» Activity: Return each line of the records with nothing changed, pictures excepted.

» Information given:

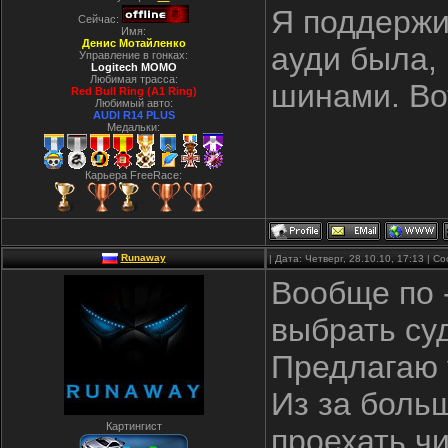
Я поддержи
Сейчас:
Имя:
Денис Мотайленко
ауди была,
Управление в гонках:
Logitech MOMO
Любимая трасса:
шинами. Во
Red Bull Ring (A1 Ring)
Любимый авто:
AUDI R14 PLUS
Медальки:
Карьера FreeRace:
Runaway
| Дата: Четверг, 28.10.10, 17:13 | 
Вообще по 
выбрать суд
Предлагаю 
Из за боль
Картингист
проехать чи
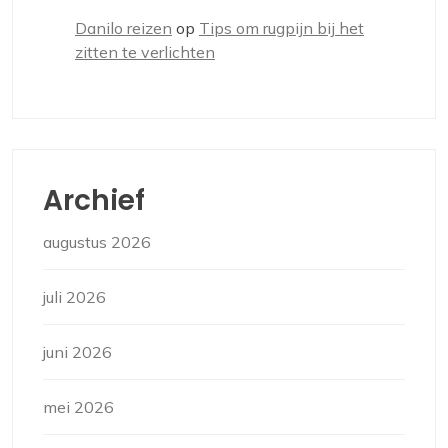
Danilo reizen
op
Tips om rugpijn bij het
zitten te verlichten
Archief
augustus 2026
juli 2026
juni 2026
mei 2026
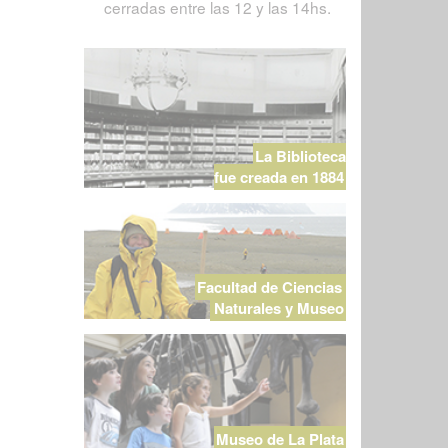
cerradas entre las 12 y las 14hs.
La Biblioteca
fue creada en 1884
Facultad de Ciencias
Naturales y Museo
Museo de La Plata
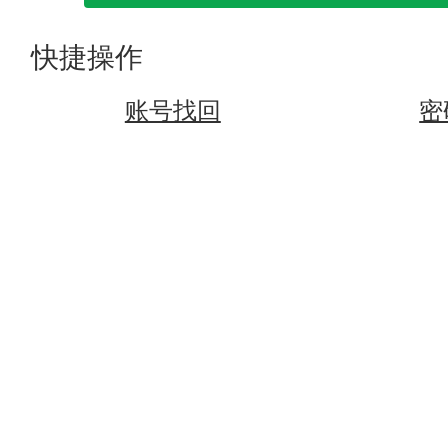
快捷操作
账号找回
密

» Your response:
Я поддержи
Сейчас:
Имя:
Денис Мотайленко
ауди была,
Управление в гонках:
Logitech MOMO
Любимая трасса:
шинами. Во
Red Bull Ring (A1 Ring)
Любимый авто:
AUDI R14 PLUS
Медальки:
Карьера FreeRace:
Runaway
| Дата: Четверг, 28.10.10, 17:13 | 
Вообще по 
выбрать суд
Предлагаю 
Из за боль
Картингист
проехать чи
Danilo reizen
op
Tips om rugpijn bij het
zitten te verlichten
Archief
augustus 2026
juli 2026
juni 2026
mei 2026
cerradas entre las 12 y las 14hs.
La Biblioteca
fue creada en 1884
Facultad de Ciencias
Naturales y Museo
Museo de La Plata
快捷操作
账号找回
密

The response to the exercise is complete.